I miss home. I don’t like it here.

I just want to go home.

Sometimes at night, I swear I hear screams, and none of them are mine.

I haven’t told Layla this. She would run away with me and protect me at any cost, but she needs to heal so I won’t lose her too. Instead, I try to ignore it and everything and everyone.

I hear footsteps, and I curl around myself—a habit I know Layla hates. It always made her eyes flash with anger before she stepped in front of me and took the blow. Maybe if I’m small enough, they will go away and leave me alone, but I still hear them next to me.

I feel their heat as they slide down the wall beside me. I don’t look. I can’t. I’m worried I will be punished for crying or being out of bed at this hour, but then a soft, slightly bigger than my own hand covers mine on my shaking knee.

Something about it makes me cry harder.

No words are spoken, and when the sun rises, he walks me back to my bed and tucks me in. At the door to my room, he looks back at me once. He’s just a shadow in the dark, a boy, a face I can’t make out, but it sticks with me.

That was the first night my protector came to me, promising he would never leave my side.

He came every night after that to hold me as I cried.

Today was a bad day. The other girls were picking on me again, and I feel so alone. Layla is still on her pain meds, and every night, like a ritual, I find myself crying in the bathroom for everything I lost. This time, however, when the arm slides around me, I lift my head and see him for the first time.

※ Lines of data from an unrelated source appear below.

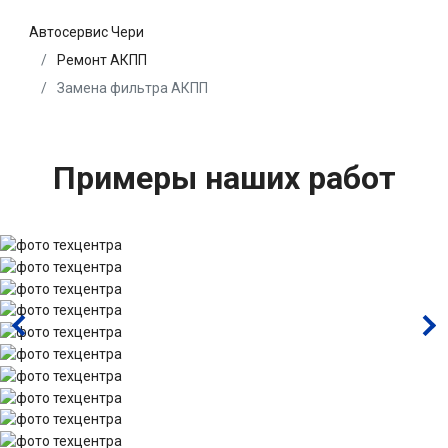
Автосервис Чери
Ремонт АКПП
Замена фильтра АКПП
Примеры наших работ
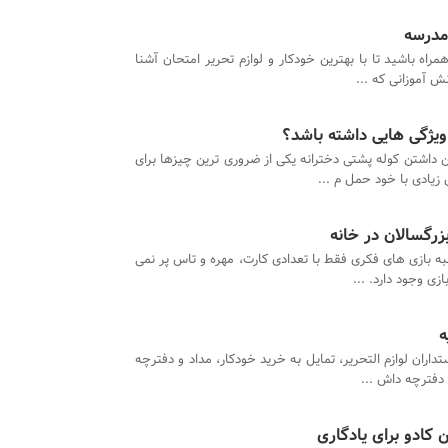
 مدرسه
همراه باشید تا با بهترین خودکار و لوازم تحریر امتحان آشنا
 آموزانی که ...
 ویژگی هایی داشته باشد؟
 داشتن کوله پشتی دخترانه یکی از ضروری ترین چیزها برای
ادی با خود حمل م ...
زرگسالان در خانه
 بازی های فکری فقط با تعدادی کارت، مهره و تاس پر نمی
ی وجود دارد. ...
ه
تداران لوازم التحریر، تمایل به خرید خودکار، مداد و دفترچه
 دفترچه داش ...
کادو برای یادگاری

He has startling, bright gray eyes the color of the storms we used to get back home, serious twisted lips, and a slightly rounded face with curly black hair flopping over his forehead. He’s older than me, a teenager, and judging by the pained look in his eyes, he’s hurting just as badly as I am. That’s when I notice the blood staining his shirt.

“Are you okay?” I whisper, voice cracking.

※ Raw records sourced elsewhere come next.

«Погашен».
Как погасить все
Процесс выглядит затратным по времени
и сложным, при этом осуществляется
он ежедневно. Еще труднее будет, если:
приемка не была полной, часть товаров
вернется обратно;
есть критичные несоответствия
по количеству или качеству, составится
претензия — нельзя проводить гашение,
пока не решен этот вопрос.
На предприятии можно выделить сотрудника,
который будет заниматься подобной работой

He blinks, and a slow smile curls his lips. “Shouldn’t I be asking you that, little doe?”

“Doe?” I repeat in confusion.

“You have big green eyes, and you remind me of a doe I saw once,” he explains and starts to pull away, but I move closer, burying my head in his chest.

“My name is Zoey,” I tell him when the tears stop. His hand is curled into my hair, holding me close. He doesn’t say anything, so I lift my head. “This is where you tell me your name.” I sniffle and wipe my face.

He searches my eyes as if he’s looking for something. “Gray. My name is Gray.” He shoots me the most blinding smile I’ve ever seen. “So, Zoey, want to hear a joke?”